I respect our negotiation team. I admire the hard work and pressure it takes to sit at the bargaining table and stare down a company that probably feels quite comfortable looking down at our negotiators with the backing of billions of dollars behind them. Turning down a small group of people at a table honestly is probably easy for them.
But our negotiation team represents all of us at 1,200 nurses strong. Corporations don’t look at individuals, small groups of people, or their individual comments. They analyze numbers, metrics, their bottom line, and their public image in the media. We have the power to affect all of these things.
A strike is never off the table in negotiations in my personal opinion. We should never be afraid to consider this tool as that is what it is: a powerful tool in our arsenal to make a company too large to hear the cries of a few have to recognize an overwhelming unified voice 1,200 nurses strong. When a company can’t see past its bottom line and they find it easy to say no to our handful of nurses in a meeting room, it’s time to figuratively fill that meeting room with 1,200 nurses to show them that the hospital is failing and things need to change.
We are a scary group to piss off, and if we mobilize together, we are a force to behold. The air in that little negotiation room changes immediately.
Facts are facts.
Nurses are the most trusted profession in America and have been for the last 18 years. Out of 8 of our main hospitals for CHI in Washington, SJMC SINGLE-HANDEDLY has been bringing in 25% or more of total revenue for the Pacific Northwest region for the past 5 years (if not more). Look at the DOH website; cost and revenue breakdown is available for every hospital in the state. SJMC is the largest of all the CHI hospitals in the region with the highest bed capacity and nurses under its employ serving all of its sister hospitals for specialty care and overflow.

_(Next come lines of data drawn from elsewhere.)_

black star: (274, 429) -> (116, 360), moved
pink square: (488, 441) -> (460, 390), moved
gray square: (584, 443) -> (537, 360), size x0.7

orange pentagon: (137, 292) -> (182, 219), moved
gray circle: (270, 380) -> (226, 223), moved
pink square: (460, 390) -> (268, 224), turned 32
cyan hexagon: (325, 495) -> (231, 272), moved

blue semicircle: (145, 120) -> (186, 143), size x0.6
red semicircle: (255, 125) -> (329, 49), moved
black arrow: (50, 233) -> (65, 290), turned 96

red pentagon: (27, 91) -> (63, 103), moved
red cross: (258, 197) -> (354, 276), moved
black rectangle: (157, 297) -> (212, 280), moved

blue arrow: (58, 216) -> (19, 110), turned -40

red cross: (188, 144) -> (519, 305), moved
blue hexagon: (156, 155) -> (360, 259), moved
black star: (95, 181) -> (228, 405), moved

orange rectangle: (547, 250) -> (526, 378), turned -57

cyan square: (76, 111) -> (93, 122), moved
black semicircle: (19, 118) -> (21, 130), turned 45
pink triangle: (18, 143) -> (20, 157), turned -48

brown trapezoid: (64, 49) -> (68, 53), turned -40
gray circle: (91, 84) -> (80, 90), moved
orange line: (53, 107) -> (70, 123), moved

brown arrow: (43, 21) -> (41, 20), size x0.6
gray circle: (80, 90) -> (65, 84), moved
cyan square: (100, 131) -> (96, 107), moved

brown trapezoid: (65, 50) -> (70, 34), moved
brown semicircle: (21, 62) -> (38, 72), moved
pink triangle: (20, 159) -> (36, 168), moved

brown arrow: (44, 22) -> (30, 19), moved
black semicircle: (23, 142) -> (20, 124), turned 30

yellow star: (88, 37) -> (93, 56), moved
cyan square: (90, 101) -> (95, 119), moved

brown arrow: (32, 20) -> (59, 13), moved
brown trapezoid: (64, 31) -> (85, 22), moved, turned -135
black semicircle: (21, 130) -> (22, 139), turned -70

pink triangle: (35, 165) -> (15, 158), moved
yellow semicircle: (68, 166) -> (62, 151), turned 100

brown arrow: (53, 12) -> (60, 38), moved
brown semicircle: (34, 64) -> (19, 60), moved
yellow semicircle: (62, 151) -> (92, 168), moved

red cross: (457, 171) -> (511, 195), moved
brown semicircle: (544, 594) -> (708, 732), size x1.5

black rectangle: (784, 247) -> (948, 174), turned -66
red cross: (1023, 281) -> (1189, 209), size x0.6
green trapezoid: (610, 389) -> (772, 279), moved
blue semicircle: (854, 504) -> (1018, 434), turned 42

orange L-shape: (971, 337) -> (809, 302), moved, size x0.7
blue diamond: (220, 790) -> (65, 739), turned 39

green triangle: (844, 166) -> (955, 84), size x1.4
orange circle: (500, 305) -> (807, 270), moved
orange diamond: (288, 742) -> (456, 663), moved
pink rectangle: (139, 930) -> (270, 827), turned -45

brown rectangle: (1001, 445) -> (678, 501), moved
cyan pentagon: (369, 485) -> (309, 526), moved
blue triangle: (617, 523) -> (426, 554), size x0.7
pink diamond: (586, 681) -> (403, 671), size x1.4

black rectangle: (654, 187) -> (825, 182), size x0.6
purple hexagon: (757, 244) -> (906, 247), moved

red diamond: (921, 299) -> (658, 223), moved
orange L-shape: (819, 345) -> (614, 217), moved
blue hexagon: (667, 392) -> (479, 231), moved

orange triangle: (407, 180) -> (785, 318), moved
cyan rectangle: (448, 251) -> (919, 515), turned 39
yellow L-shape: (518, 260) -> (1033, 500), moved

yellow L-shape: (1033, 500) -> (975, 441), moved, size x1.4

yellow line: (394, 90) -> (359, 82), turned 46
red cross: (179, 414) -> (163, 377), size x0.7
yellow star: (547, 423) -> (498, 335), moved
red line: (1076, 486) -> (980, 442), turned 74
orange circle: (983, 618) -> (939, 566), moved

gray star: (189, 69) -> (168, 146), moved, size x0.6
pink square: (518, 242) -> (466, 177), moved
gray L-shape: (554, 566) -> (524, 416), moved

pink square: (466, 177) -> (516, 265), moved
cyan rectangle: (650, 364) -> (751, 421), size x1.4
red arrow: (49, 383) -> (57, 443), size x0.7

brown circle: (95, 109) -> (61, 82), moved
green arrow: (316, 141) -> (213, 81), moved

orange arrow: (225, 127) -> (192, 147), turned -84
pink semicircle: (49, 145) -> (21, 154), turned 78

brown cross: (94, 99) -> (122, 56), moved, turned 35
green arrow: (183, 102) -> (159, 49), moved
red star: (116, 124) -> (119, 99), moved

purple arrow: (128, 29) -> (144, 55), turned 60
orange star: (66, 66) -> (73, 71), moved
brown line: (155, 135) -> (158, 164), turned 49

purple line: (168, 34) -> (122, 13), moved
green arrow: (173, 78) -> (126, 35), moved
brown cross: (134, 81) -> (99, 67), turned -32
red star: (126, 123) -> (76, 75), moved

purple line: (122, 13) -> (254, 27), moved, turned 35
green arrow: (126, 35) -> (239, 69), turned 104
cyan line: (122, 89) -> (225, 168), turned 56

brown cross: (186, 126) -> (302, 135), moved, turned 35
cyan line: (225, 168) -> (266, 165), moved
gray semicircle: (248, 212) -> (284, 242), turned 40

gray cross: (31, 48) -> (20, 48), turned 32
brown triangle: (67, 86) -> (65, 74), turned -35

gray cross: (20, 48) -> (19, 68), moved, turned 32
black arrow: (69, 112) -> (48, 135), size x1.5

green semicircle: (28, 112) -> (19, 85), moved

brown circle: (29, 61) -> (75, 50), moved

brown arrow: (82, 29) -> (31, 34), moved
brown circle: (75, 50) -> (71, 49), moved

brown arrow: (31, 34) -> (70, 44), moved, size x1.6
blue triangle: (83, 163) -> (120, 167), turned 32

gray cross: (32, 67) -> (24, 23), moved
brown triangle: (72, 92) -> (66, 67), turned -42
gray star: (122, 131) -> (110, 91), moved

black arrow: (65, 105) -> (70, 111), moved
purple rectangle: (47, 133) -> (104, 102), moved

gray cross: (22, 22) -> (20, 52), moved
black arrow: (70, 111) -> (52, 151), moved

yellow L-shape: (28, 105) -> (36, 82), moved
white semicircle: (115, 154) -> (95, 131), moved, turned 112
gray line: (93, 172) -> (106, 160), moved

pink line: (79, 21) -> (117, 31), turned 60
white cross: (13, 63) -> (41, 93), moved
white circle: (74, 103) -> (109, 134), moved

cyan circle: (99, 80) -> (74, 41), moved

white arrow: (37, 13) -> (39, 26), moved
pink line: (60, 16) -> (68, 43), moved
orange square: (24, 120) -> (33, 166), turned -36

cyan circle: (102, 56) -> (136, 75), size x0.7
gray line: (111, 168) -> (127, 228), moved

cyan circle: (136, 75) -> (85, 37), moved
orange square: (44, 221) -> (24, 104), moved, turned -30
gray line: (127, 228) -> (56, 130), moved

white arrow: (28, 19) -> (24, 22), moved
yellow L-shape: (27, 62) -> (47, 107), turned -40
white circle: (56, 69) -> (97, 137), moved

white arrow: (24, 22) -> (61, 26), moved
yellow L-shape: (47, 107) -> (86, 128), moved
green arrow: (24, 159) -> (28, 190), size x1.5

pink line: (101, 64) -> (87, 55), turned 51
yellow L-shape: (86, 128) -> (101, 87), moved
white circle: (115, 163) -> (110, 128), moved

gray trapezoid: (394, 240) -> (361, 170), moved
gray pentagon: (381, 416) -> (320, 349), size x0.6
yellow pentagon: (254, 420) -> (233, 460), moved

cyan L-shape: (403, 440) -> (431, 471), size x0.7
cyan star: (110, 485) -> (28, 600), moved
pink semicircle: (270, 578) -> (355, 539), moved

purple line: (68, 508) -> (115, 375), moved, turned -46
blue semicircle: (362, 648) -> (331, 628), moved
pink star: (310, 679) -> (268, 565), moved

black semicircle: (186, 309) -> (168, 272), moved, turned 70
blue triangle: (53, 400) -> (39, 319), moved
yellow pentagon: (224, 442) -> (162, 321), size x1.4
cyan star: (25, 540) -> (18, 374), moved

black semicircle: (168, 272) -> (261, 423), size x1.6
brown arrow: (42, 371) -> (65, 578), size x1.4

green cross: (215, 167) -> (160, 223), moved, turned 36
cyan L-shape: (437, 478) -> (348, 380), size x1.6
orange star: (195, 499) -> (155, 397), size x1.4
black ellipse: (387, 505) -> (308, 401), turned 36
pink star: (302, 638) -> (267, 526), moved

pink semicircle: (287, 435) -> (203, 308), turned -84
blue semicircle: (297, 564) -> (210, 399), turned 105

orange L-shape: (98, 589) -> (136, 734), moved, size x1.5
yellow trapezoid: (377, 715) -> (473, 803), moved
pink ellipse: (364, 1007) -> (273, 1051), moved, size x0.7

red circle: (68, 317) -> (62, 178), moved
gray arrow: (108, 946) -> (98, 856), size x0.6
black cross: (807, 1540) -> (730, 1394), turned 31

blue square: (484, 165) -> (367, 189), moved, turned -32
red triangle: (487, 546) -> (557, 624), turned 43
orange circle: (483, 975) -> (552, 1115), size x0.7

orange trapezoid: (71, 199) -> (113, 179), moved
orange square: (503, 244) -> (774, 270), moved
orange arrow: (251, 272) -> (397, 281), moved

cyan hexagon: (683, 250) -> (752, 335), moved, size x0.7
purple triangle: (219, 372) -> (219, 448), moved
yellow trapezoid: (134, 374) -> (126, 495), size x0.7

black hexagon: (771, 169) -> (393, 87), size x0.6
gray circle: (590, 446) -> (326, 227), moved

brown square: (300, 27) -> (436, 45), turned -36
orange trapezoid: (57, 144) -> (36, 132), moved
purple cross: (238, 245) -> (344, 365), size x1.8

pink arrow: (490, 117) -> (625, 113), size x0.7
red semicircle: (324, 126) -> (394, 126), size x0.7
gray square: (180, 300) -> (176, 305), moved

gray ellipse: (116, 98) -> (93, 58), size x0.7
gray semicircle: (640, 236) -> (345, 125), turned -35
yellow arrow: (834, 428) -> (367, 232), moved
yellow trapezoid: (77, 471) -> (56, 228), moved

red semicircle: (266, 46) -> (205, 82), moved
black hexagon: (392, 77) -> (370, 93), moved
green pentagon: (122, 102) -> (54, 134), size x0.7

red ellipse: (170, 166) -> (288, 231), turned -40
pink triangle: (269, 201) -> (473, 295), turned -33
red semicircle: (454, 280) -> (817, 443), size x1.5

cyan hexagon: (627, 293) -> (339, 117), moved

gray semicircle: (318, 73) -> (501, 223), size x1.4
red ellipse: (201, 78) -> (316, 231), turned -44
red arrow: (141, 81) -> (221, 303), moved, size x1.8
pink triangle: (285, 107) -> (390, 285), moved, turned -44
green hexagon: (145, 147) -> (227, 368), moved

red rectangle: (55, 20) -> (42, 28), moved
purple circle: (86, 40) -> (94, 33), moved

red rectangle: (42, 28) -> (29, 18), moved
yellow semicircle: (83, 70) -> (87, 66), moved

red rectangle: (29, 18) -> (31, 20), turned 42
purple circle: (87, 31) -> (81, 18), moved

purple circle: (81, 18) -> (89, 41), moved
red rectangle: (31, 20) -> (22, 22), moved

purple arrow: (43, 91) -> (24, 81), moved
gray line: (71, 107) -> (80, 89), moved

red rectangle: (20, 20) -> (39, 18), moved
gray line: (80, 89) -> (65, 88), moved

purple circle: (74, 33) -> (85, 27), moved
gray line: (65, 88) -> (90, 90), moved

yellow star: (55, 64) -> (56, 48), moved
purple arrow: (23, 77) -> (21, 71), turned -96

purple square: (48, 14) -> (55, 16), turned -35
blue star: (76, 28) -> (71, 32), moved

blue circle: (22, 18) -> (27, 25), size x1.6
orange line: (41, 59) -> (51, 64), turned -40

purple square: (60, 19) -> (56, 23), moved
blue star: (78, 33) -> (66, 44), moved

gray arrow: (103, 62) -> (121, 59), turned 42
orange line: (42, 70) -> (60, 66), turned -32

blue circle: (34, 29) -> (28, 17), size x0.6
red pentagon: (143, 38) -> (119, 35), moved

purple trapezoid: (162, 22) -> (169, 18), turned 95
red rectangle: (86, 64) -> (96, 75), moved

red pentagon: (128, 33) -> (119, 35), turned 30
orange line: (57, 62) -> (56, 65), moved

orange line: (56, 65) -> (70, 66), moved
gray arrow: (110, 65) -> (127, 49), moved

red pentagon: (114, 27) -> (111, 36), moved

We have the numbers and we have the power to make them ACTUALLY see us. Even a one-day strike would net somewhere near a million dollars of losses as well as further damaging their public image. Do you think our specialized surgeons would be happy about conducting their regular surgery schedules with all unknown strike nurses taking care of their patients? A lot of our money makers for the hospital would grind to a halt. I truly believe that because we are fighting for our patients — for their safety, for their outcomes — and advocating for the much-needed resources to do that one job of saving human lives, the community/public/media will back us. Common Spirit is already under the public eye in the media for several lawsuits, and will be even more if its biggest hospital in Washington that is also consistently its top money maker brings attention to its nurses desperately trying to get the resources to properly take care of patients and save lives. The backlash to their image would be too much.
Make no mistake, Common Spirit has the wallet to support our NEEDED changes.
We’re not being greedy and asking for too much, we’re asking for the bare minimum to support ourselves and keep our nurses at this hospital so that we can stop the bleeding and properly support our patients and save their lives without destroying our own. If they have the money to constantly build brand new hospitals across the nation and nationalize their “mission,” they can afford to invest into the infrastructure of their “flagship” hospital. We are directly responsible for their success in the PNW, it is long overdue that they invested back into us.